Despite my magical skills with a makeup brush, it was hard to mask the thin pallor of death still clinging to my friend’s beautiful face. It was sticking, etched in there like a scar you could only see if you looked really close, or if you had one similar.

Or if you’d inflicted one similar.

I was doing all three.

The only thing that could chase that darkness away from her was the happiness that pulsed around her, the warm glow fighting the cold grip of death. It was working.

It would work.

One had to only look into Lucy’s violet eyes to see that. To taste the air when she and Keltan were together.

Which was, since I’d been back, every moment. I tried to alternately give them time together while greedily claim my friend back before she was lost to me forever.

We’d still had the unbreakable connection we’d forged as children, but she was moving into a different club, not the motorcycle club we’d welcomed her into.

“You must love him,” I whispered, “if you’re forgoing Vera for Hospital Gown, off the rack.”

She smiled. “Yeah, Rosie, I love him.

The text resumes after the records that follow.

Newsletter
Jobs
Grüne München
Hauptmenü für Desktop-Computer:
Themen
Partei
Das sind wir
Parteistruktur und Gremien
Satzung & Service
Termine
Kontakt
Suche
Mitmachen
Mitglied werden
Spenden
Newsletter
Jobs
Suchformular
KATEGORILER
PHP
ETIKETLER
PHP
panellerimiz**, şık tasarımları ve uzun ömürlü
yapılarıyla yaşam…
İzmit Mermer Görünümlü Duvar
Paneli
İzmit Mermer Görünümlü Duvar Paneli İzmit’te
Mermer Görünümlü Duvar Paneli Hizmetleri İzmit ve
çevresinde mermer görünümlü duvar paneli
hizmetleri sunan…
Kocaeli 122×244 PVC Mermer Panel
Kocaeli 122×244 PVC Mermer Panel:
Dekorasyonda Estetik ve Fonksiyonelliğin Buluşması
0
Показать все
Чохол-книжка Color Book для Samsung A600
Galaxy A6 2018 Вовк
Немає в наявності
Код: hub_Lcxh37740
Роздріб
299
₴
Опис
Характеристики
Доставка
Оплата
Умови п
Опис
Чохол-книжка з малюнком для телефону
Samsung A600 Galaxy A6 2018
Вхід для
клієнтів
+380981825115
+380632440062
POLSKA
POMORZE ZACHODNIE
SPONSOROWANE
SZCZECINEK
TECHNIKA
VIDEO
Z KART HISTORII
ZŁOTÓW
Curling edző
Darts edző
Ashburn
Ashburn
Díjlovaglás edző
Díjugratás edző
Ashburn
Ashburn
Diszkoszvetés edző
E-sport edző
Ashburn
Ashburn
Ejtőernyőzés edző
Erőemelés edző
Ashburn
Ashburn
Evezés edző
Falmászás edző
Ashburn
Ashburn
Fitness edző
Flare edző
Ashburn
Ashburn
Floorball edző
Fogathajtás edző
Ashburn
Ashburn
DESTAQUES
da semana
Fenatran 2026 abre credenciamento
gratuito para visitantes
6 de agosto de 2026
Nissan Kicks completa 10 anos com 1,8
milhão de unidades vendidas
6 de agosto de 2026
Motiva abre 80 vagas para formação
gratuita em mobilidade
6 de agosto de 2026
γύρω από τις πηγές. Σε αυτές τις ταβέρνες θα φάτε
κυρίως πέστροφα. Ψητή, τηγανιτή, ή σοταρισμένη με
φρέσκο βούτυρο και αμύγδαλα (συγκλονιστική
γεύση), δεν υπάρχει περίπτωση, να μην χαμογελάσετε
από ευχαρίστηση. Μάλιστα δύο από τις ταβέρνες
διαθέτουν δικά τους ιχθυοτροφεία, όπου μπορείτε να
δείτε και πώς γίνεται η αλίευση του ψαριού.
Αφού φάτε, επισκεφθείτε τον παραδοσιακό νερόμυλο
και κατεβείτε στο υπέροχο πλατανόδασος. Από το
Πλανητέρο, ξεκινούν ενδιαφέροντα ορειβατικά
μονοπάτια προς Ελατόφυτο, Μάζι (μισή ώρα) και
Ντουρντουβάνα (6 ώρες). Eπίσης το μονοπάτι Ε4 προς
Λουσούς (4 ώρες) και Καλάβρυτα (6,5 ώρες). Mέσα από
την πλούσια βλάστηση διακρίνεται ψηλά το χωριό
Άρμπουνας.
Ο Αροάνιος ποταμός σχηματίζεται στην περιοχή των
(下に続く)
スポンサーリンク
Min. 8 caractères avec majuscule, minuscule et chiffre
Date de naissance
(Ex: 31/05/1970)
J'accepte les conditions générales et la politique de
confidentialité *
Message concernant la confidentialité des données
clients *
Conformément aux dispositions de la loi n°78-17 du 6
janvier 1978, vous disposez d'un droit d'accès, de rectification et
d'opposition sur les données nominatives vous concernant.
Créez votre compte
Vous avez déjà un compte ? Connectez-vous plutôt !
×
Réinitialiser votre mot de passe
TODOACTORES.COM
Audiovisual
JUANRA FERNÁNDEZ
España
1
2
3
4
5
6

Very much.”

I swallowed a lump in my throat. “I’m sorry I wasn’t there. That I haven’t been here for you,” I choked. “I know from experience that the courtships in our family never go without one, or a thousand and one, hitches.”

Lucy reached out and squeezed my hand. “You’re here now.”

I sucked away my tears. “Yeah.”

Lucy’s beautiful eyes narrowed. “You want to talk about it?”

I stiffened, leaning back and fiddling with putting away my makeup so I didn’t have to meet Lucy’s eyes. “About where I’ve been?”

She shook her head. “No, babe. That’s a conversation for another day. When it’s not so fresh, and when talking about it can be done with a safe distance of time and memories,” she said. “No, not about where you ran to. But about why you ran. It wasn’t the same as the other times, was it?”

I froze, my hands on a makeup palette but somehow not.

My hands were covered in blood, one year old and yet it was somehow still sticky and warm. The past had preserved it perfectly for me.